Accelerating Dependency Graph Learning from Heterogeneous Categorical Event Streams via Knowledge Transfer
This work addresses the domain variety problem in dependency graph learning for applications like intrusion detection, offering a novel transfer learning approach for categorical data, though it appears incremental as it builds on existing graph learning methods.
The paper tackles the problem of transferring knowledge from a well-trained dependency graph in a source domain to enhance an immature graph in a target domain, particularly for heterogeneous categorical event streams, and demonstrates that their method ACRET achieves superior intrusion detection performance with at least 20 days lead time and over 70% accuracy.

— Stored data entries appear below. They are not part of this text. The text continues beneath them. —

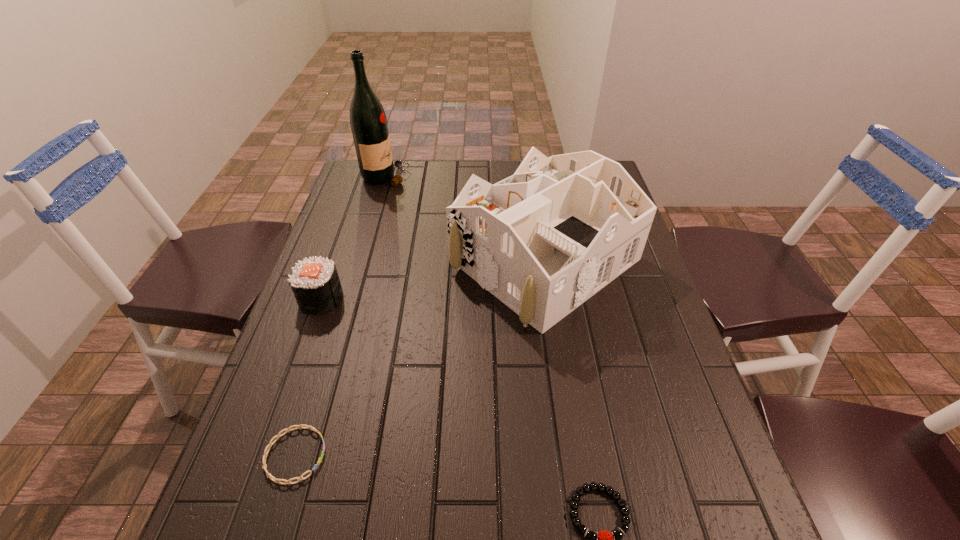 Find the location of a particular element. wine bottle located in the left edge section of the desktop is located at coordinates (368, 121).

The width and height of the screenshot is (960, 540). In order to click on sushi that is positioned at the left edge in this screenshot , I will do `click(315, 283)`.

Where is `bracelet that is at the left edge`? The image size is (960, 540). bracelet that is at the left edge is located at coordinates (278, 435).

Locate an element on the screen. This screenshot has width=960, height=540. object that is at the right edge is located at coordinates (543, 241).

Locate an element on the screen. The height and width of the screenshot is (540, 960). object that is at the far left corner is located at coordinates pyautogui.click(x=368, y=121).

In the image, there is a desktop. Where is `vacant space at the far edge`? vacant space at the far edge is located at coordinates (456, 166).

The width and height of the screenshot is (960, 540). Find the location of `free space at the left edge of the desktop`. free space at the left edge of the desktop is located at coordinates (352, 320).

The height and width of the screenshot is (540, 960). Identify the location of vacant point at the right edge. (650, 353).

Where is `vacant area that lies between the left bracelet and the dollhouse`? vacant area that lies between the left bracelet and the dollhouse is located at coordinates (420, 357).

Find the location of a particular element. free space between the sushi and the left bracelet is located at coordinates (308, 377). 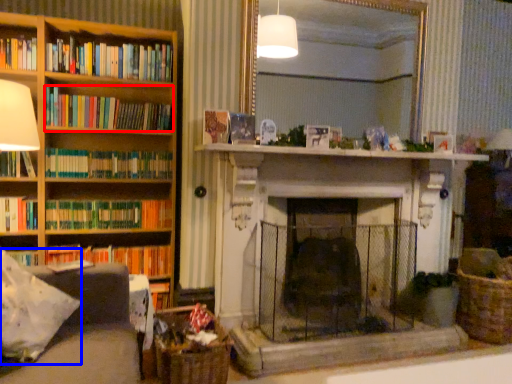 Question: Which object appears closest to the camera in this image, book (highlighted by a red box) or pillow (highlighted by a blue box)?

Choices:
 (A) book
 (B) pillow

Answer: (B) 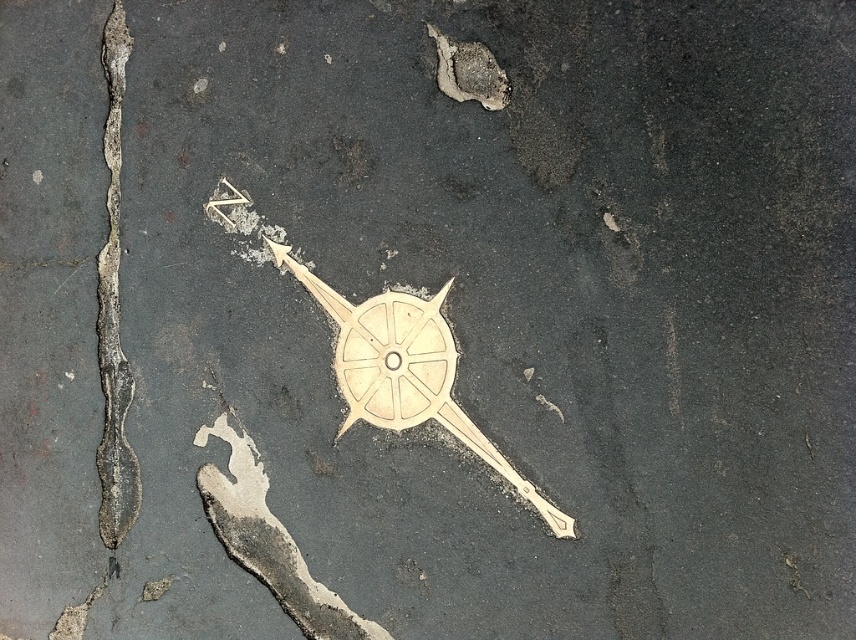 You are a construction worker measuring the width of the white matte compass at center and the dark gray cracked asphalt at left. Which one has a greater width?

The white matte compass at center has a greater width than the dark gray cracked asphalt at left. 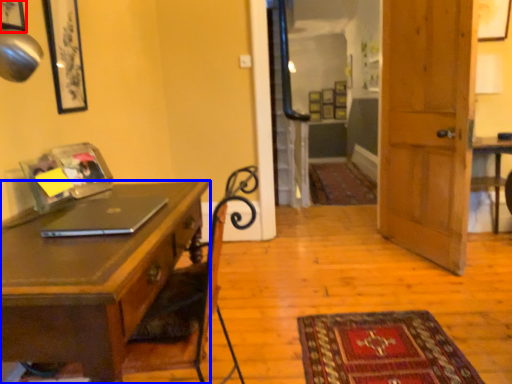 Question: Which of the following is the farthest to the observer, picture frame (highlighted by a red box) or desk (highlighted by a blue box)?

Choices:
 (A) picture frame
 (B) desk

Answer: (A) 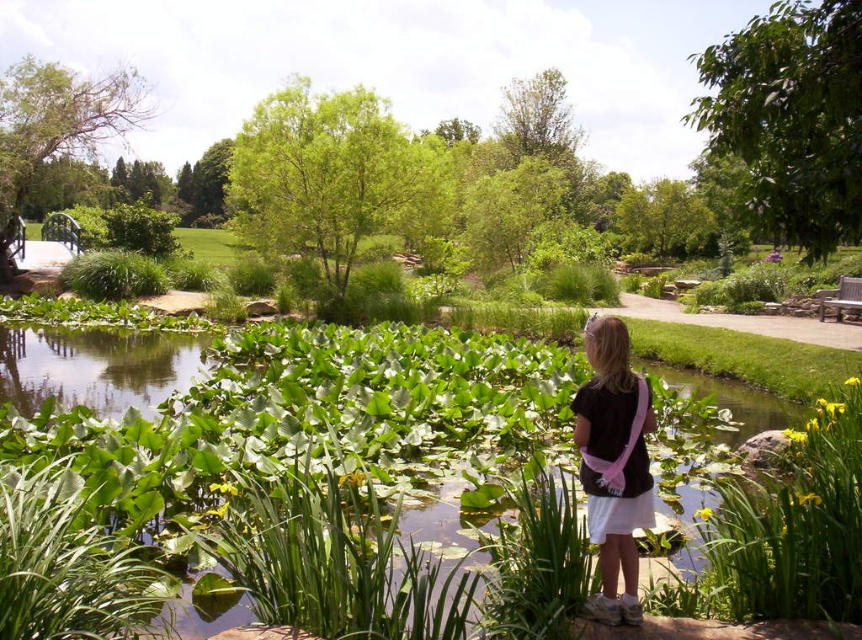 What is the exact coordinate of the green leafy water at center?

The green leafy water at center is located at point [291,406].

You are standing at the point where the girl is facing the pond. The green leafy water is represented by the point at coordinates (291,406). If you want to walk directly towards the green leafy water, which direction should you move from your current position?

Since the green leafy water is at the center represented by point (291,406), you should move forward towards the center of the pond where the girl is facing.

Dependency graph, as a heterogeneous graph representing the intrinsic relationships between different pairs of system entities, is essential to many data analysis applications, such as root cause diagnosis, intrusion detection, etc. Given a well-trained dependency graph from a source domain and an immature dependency graph from a target domain, how can we extract the entity and dependency knowledge from the source to enhance the target? One way is to directly apply a mature dependency graph learned from a source domain to the target domain. But due to the domain variety problem, directly using the source dependency graph often can not achieve good performance. Traditional transfer learning methods mainly focus on numerical data and are not applicable. In this paper, we propose ACRET, a knowledge transfer based model for accelerating dependency graph learning from heterogeneous categorical event streams. In particular, we first propose an entity estimation model to filter out irrelevant entities from the source domain based on entity embedding and manifold learning. Only the entities with statistically high correlations are transferred to the target domain. On the surviving entities, we propose a dependency construction model for constructing the unbiased dependency relationships by solving a two-constraint optimization problem. The experimental results on synthetic and real-world datasets demonstrate the effectiveness and efficiency of ACRET. We also apply ACRET to a real enterprise security system for intrusion detection. Our method is able to achieve superior detection performance at least 20 days lead lag time in advance with more than 70% accuracy.